*Page segmentation data*.
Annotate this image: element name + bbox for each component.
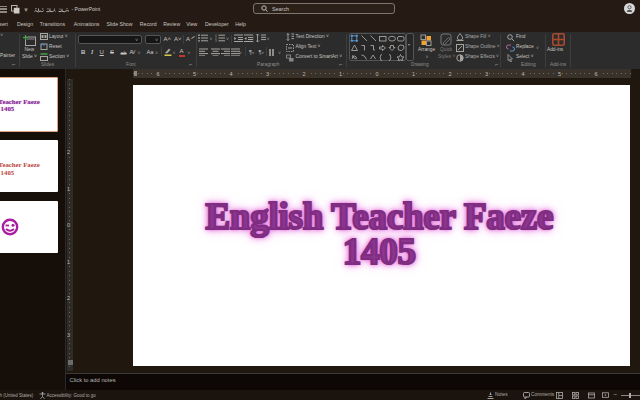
svg-text:3: 3: [215, 39, 217, 42]
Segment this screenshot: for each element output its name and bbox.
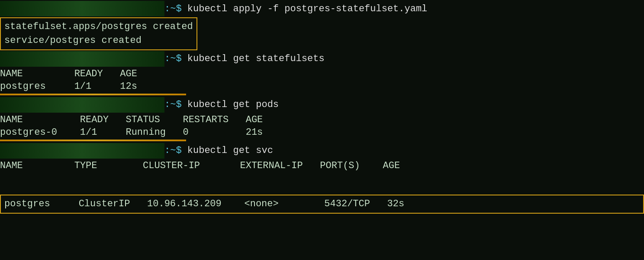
svc-header: NAME TYPE CLUSTER-IP EXTERNAL-IP PORT(S)… (0, 159, 644, 172)
svc-row-box: postgres ClusterIP 10.96.143.209 <none> … (0, 195, 644, 214)
pods-header: NAME READY STATUS RESTARTS AGE (0, 114, 644, 126)
prompt-symbol-2: :~$ (164, 53, 187, 64)
output-line-2: service/postgres created (4, 34, 193, 48)
statefulsets-header: NAME READY AGE (0, 68, 644, 80)
pods-row: postgres-0 1/1 Running 0 21s (0, 126, 644, 139)
prompt-block-2 (0, 51, 164, 67)
prompt-symbol-4: :~$ (164, 145, 187, 156)
output-box-apply: statefulset.apps/postgres created servic… (0, 17, 197, 50)
command-line-2: :~$ kubectl get statefulsets (0, 50, 644, 68)
command-line-1: :~$ kubectl apply -f postgres-statefulse… (0, 0, 644, 17)
command-2: kubectl get statefulsets (187, 53, 325, 64)
command-3: kubectl get pods (187, 99, 279, 110)
output-line-1: statefulset.apps/postgres created (4, 20, 193, 34)
command-1: kubectl apply -f postgres-statefulset.ya… (187, 3, 428, 14)
prompt-block-1 (0, 1, 164, 16)
separator-2 (0, 140, 186, 141)
prompt-symbol-3: :~$ (164, 99, 187, 110)
svc-row: postgres ClusterIP 10.96.143.209 <none> … (4, 197, 640, 211)
command-line-4: :~$ kubectl get svc (0, 142, 644, 159)
svc-dark-rows (0, 172, 644, 193)
command-line-3: :~$ kubectl get pods (0, 96, 644, 114)
separator-1 (0, 94, 186, 95)
command-4: kubectl get svc (187, 145, 273, 156)
statefulsets-row: postgres 1/1 12s (0, 80, 644, 93)
prompt-block-3 (0, 97, 164, 113)
terminal-window: :~$ kubectl apply -f postgres-statefulse… (0, 0, 644, 260)
prompt-block-4 (0, 143, 164, 159)
prompt-symbol-1: :~$ (164, 3, 187, 14)
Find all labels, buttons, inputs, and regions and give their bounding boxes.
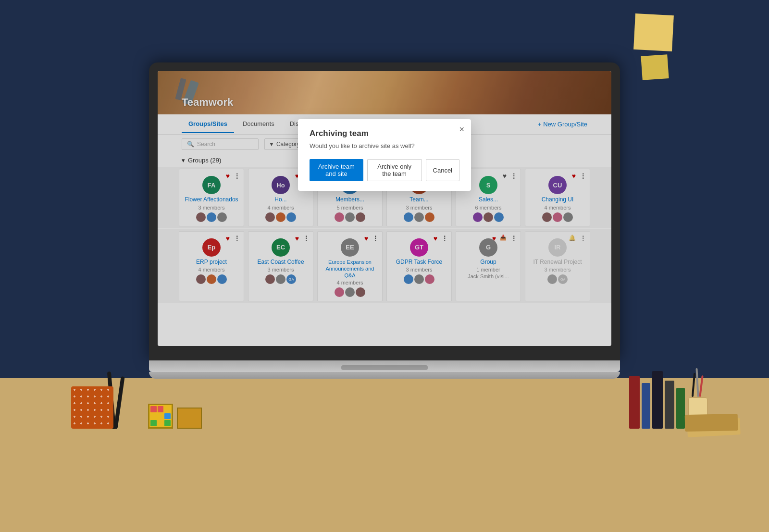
dialog-close-button[interactable]: × xyxy=(459,125,464,134)
sticky-note-2 xyxy=(641,54,669,80)
dialog-title: Archiving team xyxy=(310,129,459,138)
laptop-trackpad xyxy=(341,365,428,370)
notebook-stack-2 xyxy=(685,414,738,432)
archive-dialog: × Archiving team Would you like to archi… xyxy=(298,119,471,191)
dialog-overlay: × Archiving team Would you like to archi… xyxy=(158,71,611,346)
archive-team-and-site-button[interactable]: Archive team and site xyxy=(310,159,363,181)
gold-box xyxy=(177,408,202,429)
book-stack xyxy=(629,371,685,429)
laptop-screen: Teamwork Groups/Sites Documents Discussi… xyxy=(158,71,611,346)
laptop-keyboard xyxy=(149,360,620,372)
dialog-buttons: Archive team and site Archive only the t… xyxy=(310,159,459,181)
archive-only-team-button[interactable]: Archive only the team xyxy=(367,159,422,181)
rubik-cube xyxy=(148,404,173,429)
laptop: Teamwork Groups/Sites Documents Discussi… xyxy=(149,62,620,379)
dialog-message: Would you like to archive site as well? xyxy=(310,142,459,149)
laptop-base xyxy=(149,372,620,379)
cancel-button[interactable]: Cancel xyxy=(426,159,459,181)
craft-box xyxy=(71,386,113,429)
sticky-note-1 xyxy=(633,13,674,51)
laptop-lid: Teamwork Groups/Sites Documents Discussi… xyxy=(149,62,620,360)
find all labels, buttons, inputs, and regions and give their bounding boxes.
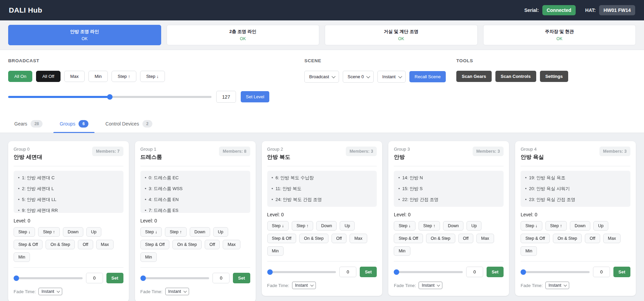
group-max-button[interactable]: Max (476, 234, 494, 243)
step-up-button[interactable]: Step ↑ (112, 71, 136, 82)
all-off-button[interactable]: All Off (36, 71, 60, 82)
fade-time-select[interactable]: Instant (165, 288, 189, 295)
settings-button[interactable]: Settings (540, 71, 568, 82)
group-min-button[interactable]: Min (267, 246, 284, 256)
line-tab[interactable]: 주차장 및 현관OK (483, 25, 636, 45)
group-down-button[interactable]: Down (63, 227, 83, 237)
set-level-button[interactable]: Set Level (241, 91, 269, 102)
line-tab[interactable]: 거실 및 계단 조명OK (325, 25, 478, 45)
group-off-button[interactable]: Off (458, 234, 473, 243)
group-step-and-off-button[interactable]: Step & Off (521, 234, 549, 243)
group-off-button[interactable]: Off (205, 240, 220, 249)
tab-gears[interactable]: Gears28 (14, 116, 43, 133)
scan-controls-button[interactable]: Scan Controls (495, 71, 536, 82)
group-on-and-step-button[interactable]: On & Step (172, 240, 202, 249)
group-on-and-step-button[interactable]: On & Step (46, 240, 75, 249)
group-step-down-button[interactable]: Step ↓ (14, 227, 35, 237)
line-tab[interactable]: 2층 조명 라인OK (167, 25, 320, 45)
line-name: 안방 조명 라인 (11, 29, 158, 35)
fade-time-select[interactable]: Instant (38, 288, 62, 295)
tab-groups[interactable]: Groups6 (59, 116, 89, 133)
group-on-and-step-button[interactable]: On & Step (553, 234, 582, 243)
group-level-input[interactable] (86, 273, 103, 283)
scene-number-select[interactable]: Scene 0 (343, 71, 374, 83)
group-level-input[interactable] (213, 273, 230, 283)
group-step-down-button[interactable]: Step ↓ (267, 221, 289, 231)
group-off-button[interactable]: Off (585, 234, 600, 243)
group-max-button[interactable]: Max (96, 240, 114, 249)
group-down-button[interactable]: Down (443, 221, 463, 231)
group-step-up-button[interactable]: Step ↑ (419, 221, 440, 231)
max-button[interactable]: Max (64, 71, 85, 82)
group-min-button[interactable]: Min (140, 252, 157, 262)
group-step-and-off-button[interactable]: Step & Off (267, 234, 296, 243)
recall-scene-button[interactable]: Recall Scene (409, 71, 446, 82)
group-level-row: Set (521, 267, 630, 277)
group-down-button[interactable]: Down (316, 221, 337, 231)
group-down-button[interactable]: Down (190, 227, 210, 237)
group-step-down-button[interactable]: Step ↓ (140, 227, 162, 237)
line-tab[interactable]: 안방 조명 라인OK (8, 25, 161, 45)
hat-label: HAT: (585, 7, 596, 13)
group-up-button[interactable]: Up (593, 221, 608, 231)
member-text: 14: 안방 N (402, 175, 423, 180)
group-max-button[interactable]: Max (350, 234, 367, 243)
group-step-up-button[interactable]: Step ↑ (292, 221, 313, 231)
all-on-button[interactable]: All On (8, 71, 32, 82)
group-step-up-button[interactable]: Step ↑ (38, 227, 60, 237)
scan-gears-button[interactable]: Scan Gears (456, 71, 492, 82)
group-level-slider[interactable] (394, 271, 463, 273)
fade-time-select[interactable]: Instant (419, 282, 442, 289)
tab-control-devices[interactable]: Control Devices2 (105, 116, 153, 133)
member-text: 0: 드레스룸 EC (149, 175, 179, 180)
group-off-button[interactable]: Off (332, 234, 346, 243)
group-set-button[interactable]: Set (487, 267, 504, 277)
member-list[interactable]: •1: 안방 세면대 C•2: 안방 세면대 L•5: 안방 세면대 LL•9:… (14, 171, 123, 213)
broadcast-level-slider[interactable] (8, 96, 211, 98)
bullet-icon: • (398, 175, 400, 180)
group-step-up-button[interactable]: Step ↑ (545, 221, 567, 231)
group-on-and-step-button[interactable]: On & Step (299, 234, 328, 243)
group-up-button[interactable]: Up (213, 227, 228, 237)
step-down-button[interactable]: Step ↓ (140, 71, 165, 82)
group-level-input[interactable] (593, 267, 610, 277)
scene-fade-select[interactable]: Instant (377, 71, 406, 83)
group-step-and-off-button[interactable]: Step & Off (394, 234, 423, 243)
fade-time-select[interactable]: Instant (545, 282, 569, 289)
group-set-button[interactable]: Set (360, 267, 377, 277)
group-min-button[interactable]: Min (14, 252, 30, 262)
group-level-slider[interactable] (140, 277, 209, 279)
group-step-up-button[interactable]: Step ↑ (165, 227, 186, 237)
group-button-row: Min (394, 246, 504, 256)
members-count-badge: Members: 7 (92, 147, 123, 156)
group-up-button[interactable]: Up (340, 221, 355, 231)
group-step-and-off-button[interactable]: Step & Off (140, 240, 169, 249)
group-step-and-off-button[interactable]: Step & Off (14, 240, 43, 249)
group-step-down-button[interactable]: Step ↓ (521, 221, 542, 231)
group-min-button[interactable]: Min (394, 246, 410, 256)
group-set-button[interactable]: Set (106, 273, 123, 283)
group-level-slider[interactable] (521, 271, 590, 273)
group-step-down-button[interactable]: Step ↓ (394, 221, 415, 231)
group-down-button[interactable]: Down (570, 221, 590, 231)
group-set-button[interactable]: Set (233, 273, 250, 283)
bullet-icon: • (18, 186, 20, 191)
group-level-slider[interactable] (14, 277, 83, 279)
group-off-button[interactable]: Off (78, 240, 93, 249)
group-max-button[interactable]: Max (223, 240, 240, 249)
group-level-slider[interactable] (267, 271, 336, 273)
fade-time-select[interactable]: Instant (292, 282, 316, 289)
member-list[interactable]: •0: 드레스룸 EC•3: 드레스룸 WSS•4: 드레스룸 EN•7: 드레… (140, 171, 250, 213)
group-min-button[interactable]: Min (521, 246, 537, 256)
group-level-label: Level: 0 (140, 218, 250, 223)
group-up-button[interactable]: Up (86, 227, 101, 237)
group-level-input[interactable] (466, 267, 483, 277)
min-button[interactable]: Min (88, 71, 108, 82)
scene-target-select[interactable]: Broadcast (304, 71, 339, 83)
group-on-and-step-button[interactable]: On & Step (426, 234, 455, 243)
group-up-button[interactable]: Up (467, 221, 481, 231)
group-set-button[interactable]: Set (613, 267, 630, 277)
broadcast-level-input[interactable] (216, 91, 236, 103)
group-max-button[interactable]: Max (603, 234, 621, 243)
group-level-input[interactable] (339, 267, 356, 277)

*TASK BRIEF*. If a line in the entries holds the string "buttons", copy it.

*EXPECTED ANSWER*.
Find all labels, buttons, inputs, and regions and give their bounding boxes.
dialog-buttons: Archive team and site Archive only the t… xyxy=(310,159,459,181)
find all labels, buttons, inputs, and regions and give their bounding boxes.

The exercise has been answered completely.